There is a lack of information on the long-term
outcome of patients with FMS. In one study there were
promising results with education and exercise after 6-8
years follow-up36 while in another study only 20% of
the patients reported improvements after five years.37
In both studies, the number of patients was limited
(33 and 56 respectively). Hence, our study with a large
number of patients seen in a specialized outpatient
clinic and their long-term follow-up might support our
findings about FMS outcome. On the other hand, a
meta-analysis showed that treating FMS in specialized
care offers no clear advantages over primary care. The
authors suggested the heterogeneity of the specialized
care studies, their low quality and short duration were
limitations.38
In conclusion, our ten year experience with the
long-term follow-up of FMS patients in a specialized
outpatient clinic showed us that FMS is a multifaceted
condition which is not easy to cope with. To
distinguish patients with FMS from patients with other
widespread pain conditions is crucial, and clinical
diagnostic decisions seem to be supported by the ACR
classification criteria since the significant difference
between these groups in our cohort were in the
tender point count and the existence of accompanying
symptoms in FMS. In our patient population the
long-term outcome is not promising although there
were some improvements in sleep and functionality.

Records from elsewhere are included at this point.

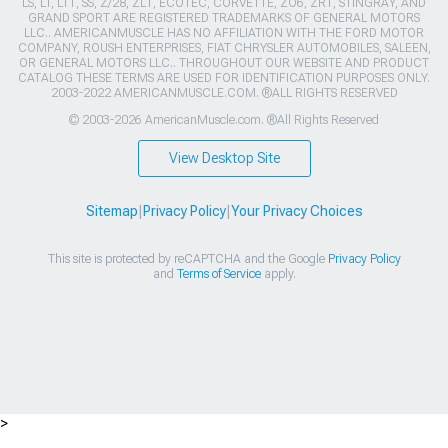
LS, LT, LT1, SS, Z/28, ZL1, ECOTEC, CORVETTE, ZO6, ZR1, STINGRAY, AND
GRAND SPORT ARE REGISTERED TRADEMARKS OF GENERAL MOTORS
LLC.. AMERICANMUSCLE HAS NO AFFILIATION WITH THE FORD MOTOR
COMPANY, ROUSH ENTERPRISES, FIAT CHRYSLER AUTOMOBILES, SALEEN,
OR GENERAL MOTORS LLC.. THROUGHOUT OUR WEBSITE AND PRODUCT
CATALOG THESE TERMS ARE USED FOR IDENTIFICATION PURPOSES ONLY.
2003-2022 AMERICANMUSCLE.COM. ®ALL RIGHTS RESERVED
© 2003-2026 AmericanMuscle.com. ®All Rights Reserved
View Desktop Site
Sitemap
|
Privacy Policy
|
Your Privacy Choices
This site is protected by reCAPTCHA and the Google
Privacy Policy
and
Terms of Service
apply.
>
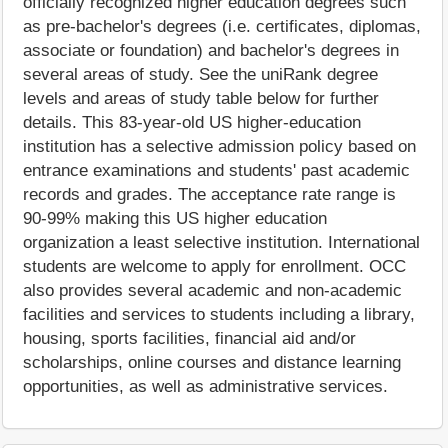
officially recognized higher education degrees such
as pre-bachelor's degrees (i.e. certificates, diplomas,
associate or foundation) and bachelor's degrees in
several areas of study. See the uniRank degree
levels and areas of study table below for further
details. This 83-year-old US higher-education
institution has a selective admission policy based on
entrance examinations and students' past academic
records and grades. The acceptance rate range is
90-99% making this US higher education
organization a least selective institution. International
students are welcome to apply for enrollment. OCC
also provides several academic and non-academic
facilities and services to students including a library,
housing, sports facilities, financial aid and/or
scholarships, online courses and distance learning
opportunities, as well as administrative services.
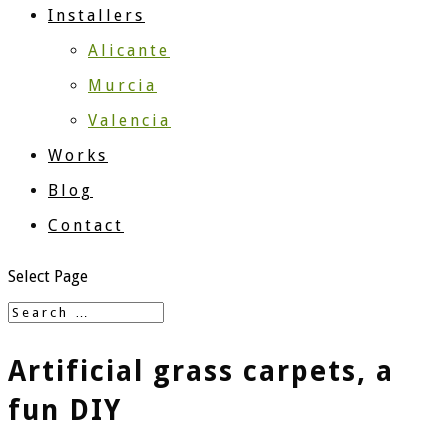
Installers
Alicante
Murcia
Valencia
Works
Blog
Contact
Select Page
Artificial grass carpets, a
fun DIY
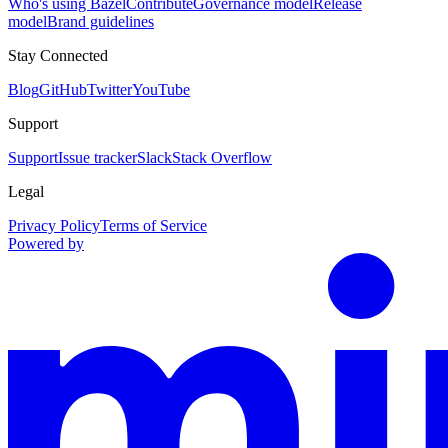
Who's using Bazel
Contribute
Governance model
Release
model
Brand guidelines
Stay Connected
Blog
GitHub
Twitter
YouTube
Support
Support
Issue tracker
Slack
Stack Overflow
Legal
Privacy Policy
Terms of Service
Powered by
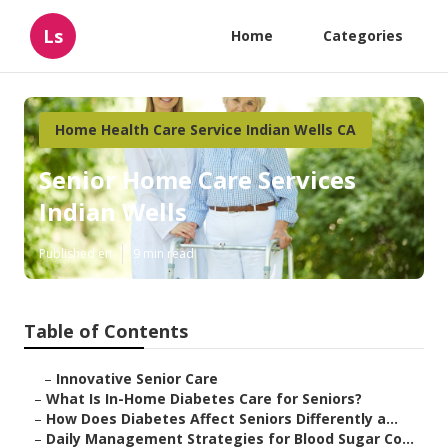
Ls
Home
Categories
Home Health Care Service Indian Wells CA
Senior Home Care Services
Indian Wells
Published en
9 min read
Table of Contents
–
Innovative Senior Care
–
What Is In-Home Diabetes Care for Seniors?
–
How Does Diabetes Affect Seniors Differently a...
–
Daily Management Strategies for Blood Sugar Co...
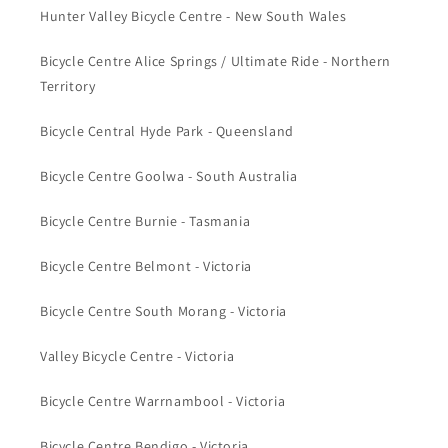
Hunter Valley Bicycle Centre - New South Wales
Bicycle Centre Alice Springs / Ultimate Ride - Northern
Territory
Bicycle Central Hyde Park - Queensland
Bicycle Centre Goolwa - South Australia
Bicycle Centre Burnie - Tasmania
Bicycle Centre Belmont - Victoria
Bicycle Centre South Morang - Victoria
Valley Bicycle Centre - Victoria
Bicycle Centre Warrnambool - Victoria
Bicycle Centre Bendigo - Victoria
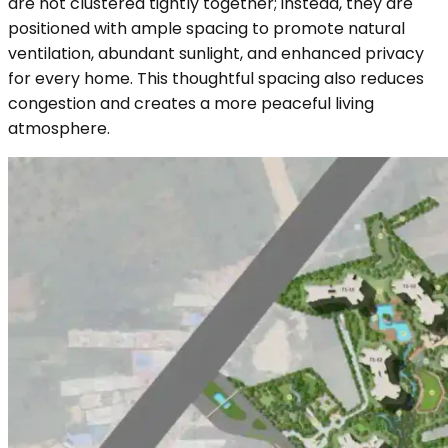
are not clustered tightly together; instead, they are
positioned with ample spacing to promote natural
ventilation, abundant sunlight, and enhanced privacy
for every home. This thoughtful spacing also reduces
congestion and creates a more peaceful living
atmosphere.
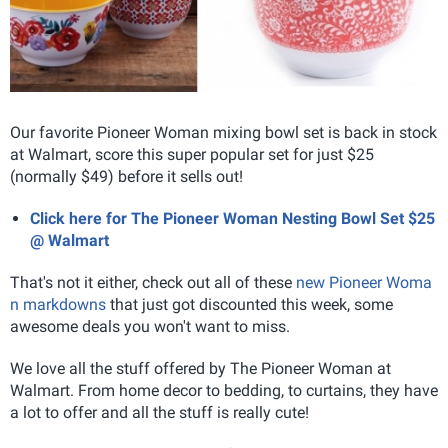
Our favorite Pioneer Woman mixing bowl set is back in stock
at Walmart, score this super popular set for just $25
(normally $49) before it sells out!
Click here for The Pioneer Woman Nesting Bowl Set $25
@ Walmart
That's not it either, check out all of these
new Pioneer Woma
n markdowns
that just got discounted this week, some
awesome deals you won't want to miss.
We love all the stuff offered by The Pioneer Woman at
Walmart. From home decor to bedding, to curtains, they have
a lot to offer and all the stuff is really cute!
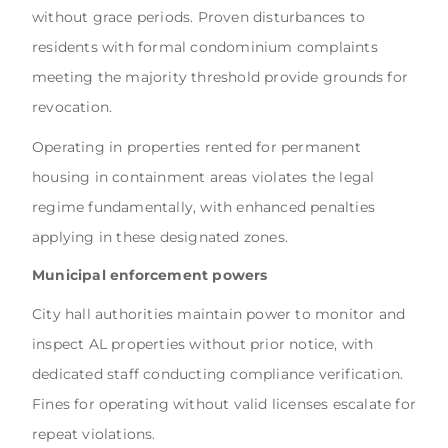
without grace periods. Proven disturbances to
residents with formal condominium complaints
meeting the majority threshold provide grounds for
revocation.
Operating in properties rented for permanent
housing in containment areas violates the legal
regime fundamentally, with enhanced penalties
applying in these designated zones.
Municipal enforcement powers
City hall authorities maintain power to monitor and
inspect AL properties without prior notice, with
dedicated staff conducting compliance verification.
Fines for operating without valid licenses escalate for
repeat violations.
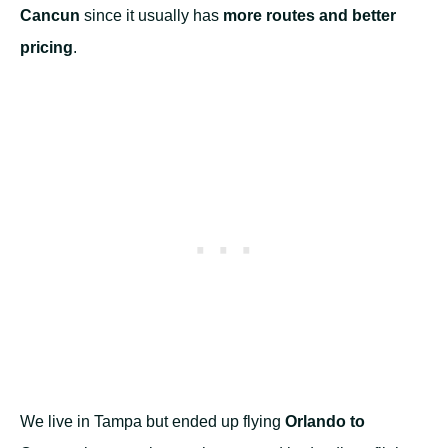
Cancun
since it usually has
more routes and better
pricing
.
We live in Tampa but ended up flying
Orlando to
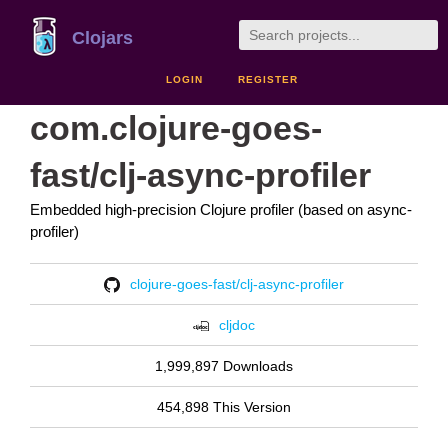
Clojars
LOGIN
REGISTER
com.clojure-goes-
fast/clj-async-profiler
Embedded high-precision Clojure profiler (based on async-
profiler)
clojure-goes-fast/clj-async-profiler
cljdoc
1,999,897 Downloads
454,898 This Version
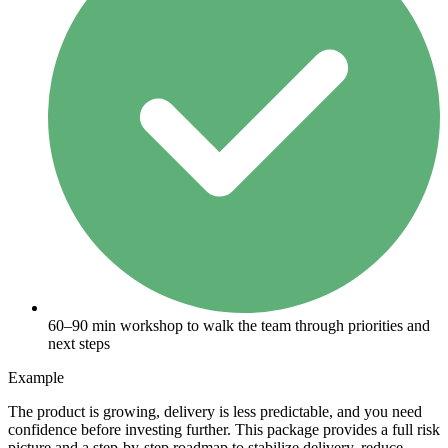
60–90 min workshop to walk the team through priorities and
next steps
Example
The product is growing, delivery is less predictable, and you need
confidence before investing further. This package provides a full risk
picture and a step-by-step roadmap to stabilize delivery, reduce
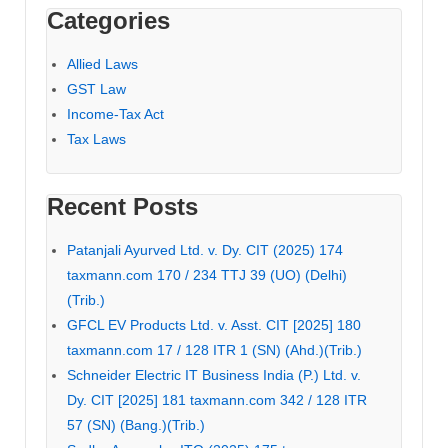
Categories
Allied Laws
GST Law
Income-Tax Act
Tax Laws
Recent Posts
Patanjali Ayurved Ltd. v. Dy. CIT (2025) 174
taxmann.com 170 / 234 TTJ 39 (UO) (Delhi)
(Trib.)
GFCL EV Products Ltd. v. Asst. CIT [2025] 180
taxmann.com 17 / 128 ITR 1 (SN) (Ahd.)(Trib.)
Schneider Electric IT Business India (P.) Ltd. v.
Dy. CIT [2025] 181 taxmann.com 342 / 128 ITR
57 (SN) (Bang.)(Trib.)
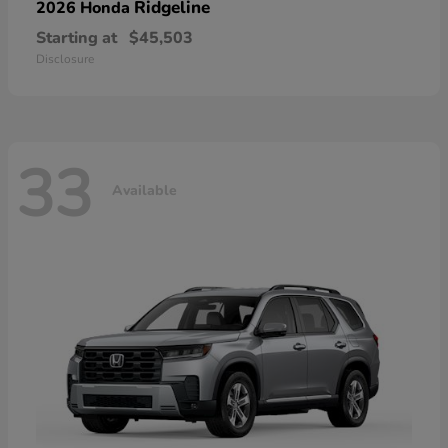
Ridgeline
2026 Honda
Starting at
$45,503
Disclosure
33
Available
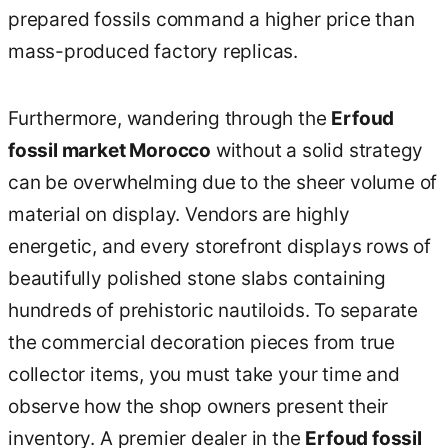
prepared fossils command a higher price than
mass-produced factory replicas.
Furthermore, wandering through the
Erfoud
fossil market Morocco
without a solid strategy
can be overwhelming due to the sheer volume of
material on display. Vendors are highly
energetic, and every storefront displays rows of
beautifully polished stone slabs containing
hundreds of prehistoric nautiloids. To separate
the commercial decoration pieces from true
collector items, you must take your time and
observe how the shop owners present their
inventory. A premier dealer in the
Erfoud fossil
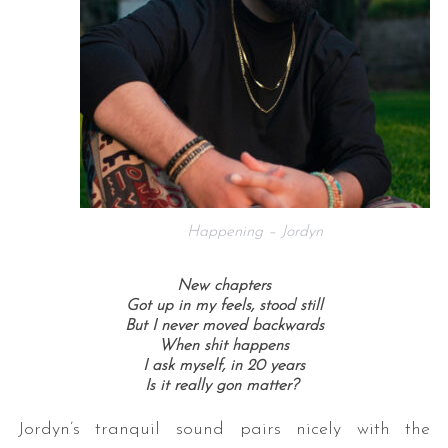
Happening – Jordyn
New chapters
Got up in my feels, stood still
But I never moved backwards
When shit happens
I ask myself, in 20 years
Is it really gon matter?
Jordyn’s tranquil sound pairs nicely with the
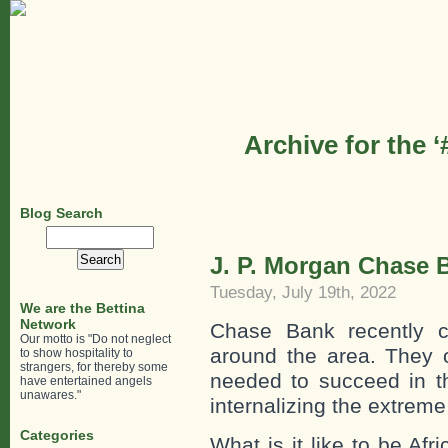
Archive for the 
Blog Search
Search
for:
J. P. Morgan Chase B
Tuesday, July 19th, 2022
We are the Bettina
Network
Chase Bank recently c
Our motto is "Do not neglect
around the area. They o
to show hospitality to
strangers, for thereby some
needed to succeed in t
have entertained angels
unawares."
internalizing the extreme
Categories
What is it like to be Af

In our opinion, it is essential to evaluate every patient
with FMS individually according to predominant
clinical feature in order to apply the best treatment
since it is a disorder with various clinical signs and
symptoms. Subgrouping the patients may be beneficial
for treatment and long-term follow-up is necessary in
order to ensure outcomes.
Declaration of conflicting interests
The authors declared no conflicts of interest with
respect to the authorship and/or publication of this
article.
Funding
The authors received no financial support for the
research and/or authorship of this article.